In the News
November 14, 2023

How Do Humanities Majors Fare in the Work Force?

Audrey Williams June
The Chronicle of Higher Education

The wisdom of seeking a degree in the humanities is often called into question, with administrators perennially seeking to cut majors, state officials targeting them, and professors debating how best to defend their worth. Meanwhile, the number of bachelor’s degrees awarded in the humanities declined nearly 16 percent between 2012 and 2020.

But a new report from the American Academy of Arts and Sciences contradicts the narrative that humanities degrees are a waste of money. College graduates in every state who majored in humanities fields like history, philosophy, and English literature outearned people with no degree, according to the academy’s data.

Robert B. Townsend, the academy’s program director for humanities, arts, and culture, said the data were generated in response to administrators’ and faculty members’ requests for information that could be used to show lawmakers that humanities majors have positive career outcomes at the state level — just as the academy found they do nationally.

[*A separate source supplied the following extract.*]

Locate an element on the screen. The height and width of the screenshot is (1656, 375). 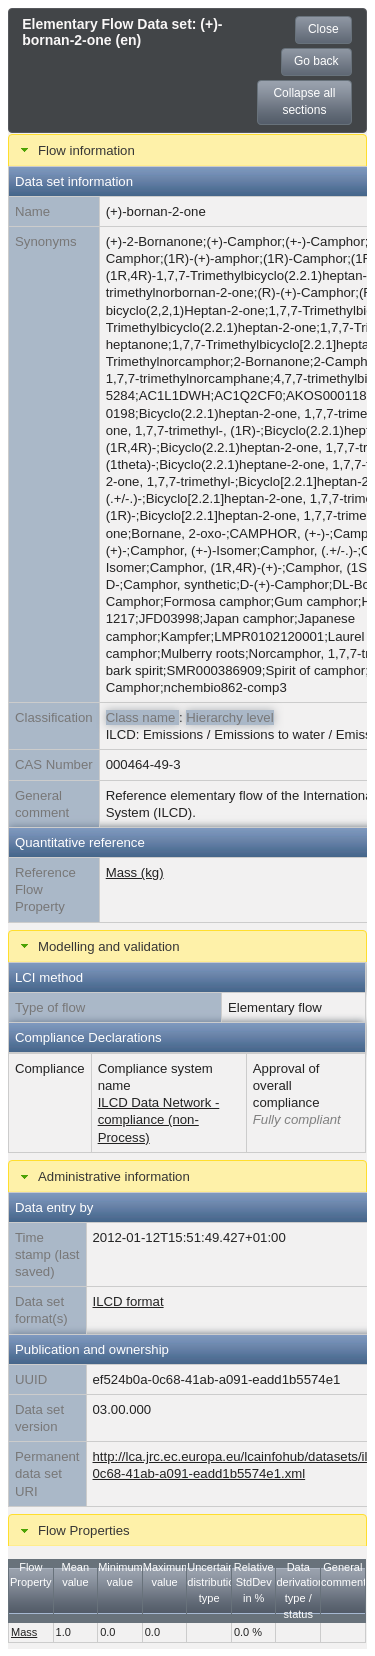
Mass (kg) is located at coordinates (135, 872).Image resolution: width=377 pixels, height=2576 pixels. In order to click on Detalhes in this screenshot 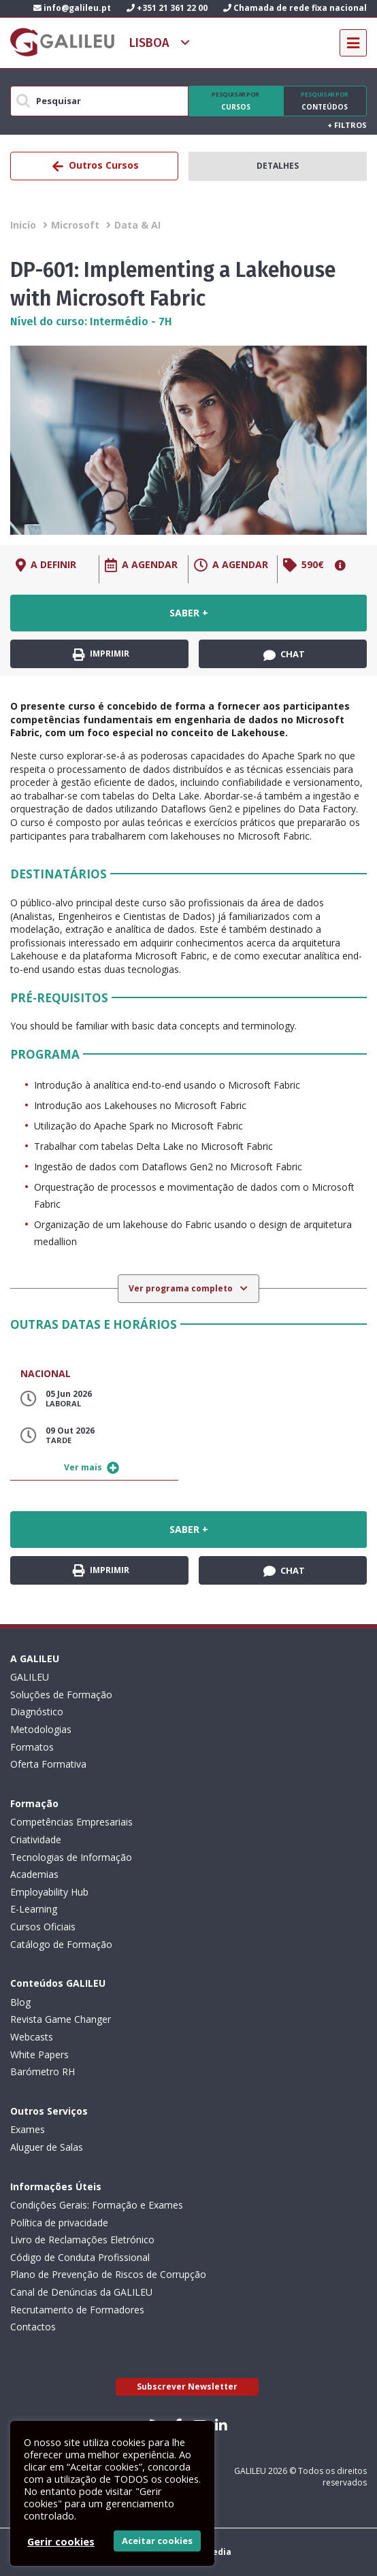, I will do `click(278, 165)`.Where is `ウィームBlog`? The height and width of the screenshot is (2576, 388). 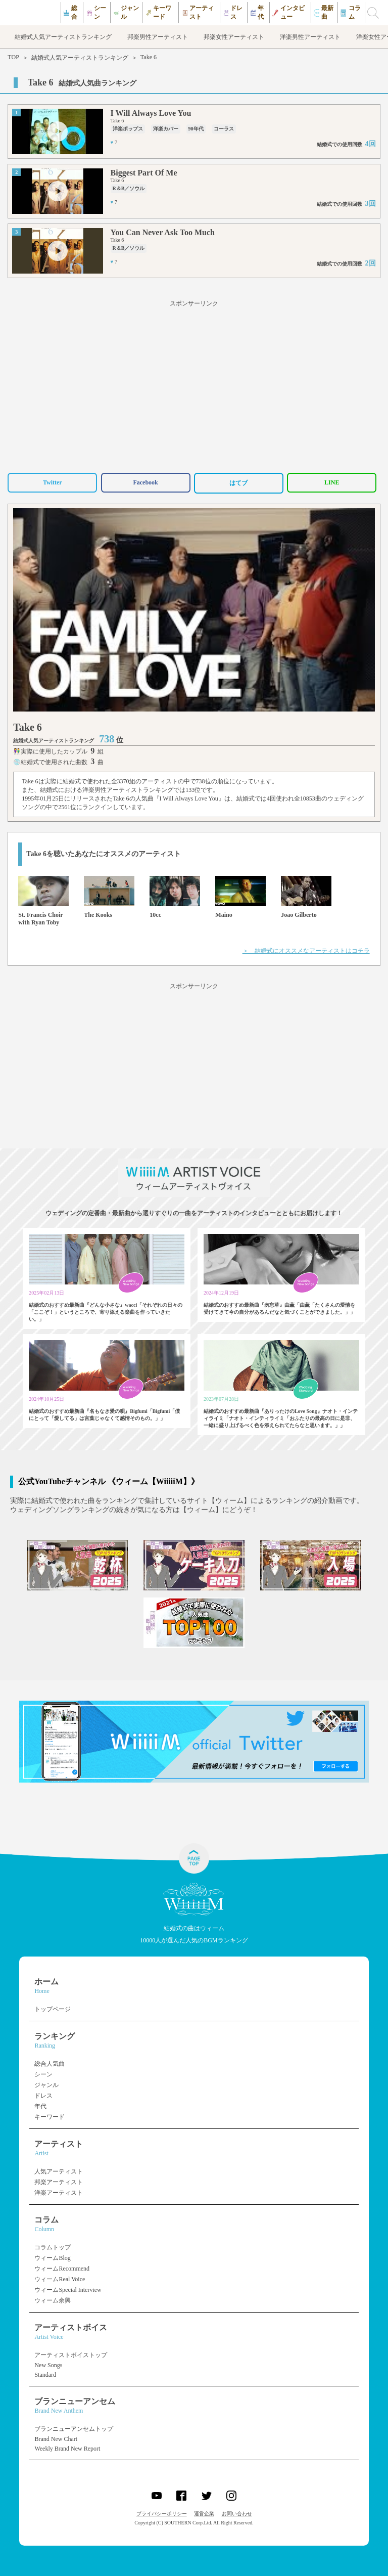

In general, he said, the questions about the return on investment for humanities degrees seem to move in two directions.

“One is you might as well not even get a degree if you’re going to get a humanities degree, and the other is the comparison to the engineering graduates — who are in a class by themselves as far as earnings,” Townsend said.

However, he said, the new data show that humanities majors aren’t largely unemployed and their earnings are comparable to or better than the salaries of workers who majored in most non-humanities fields.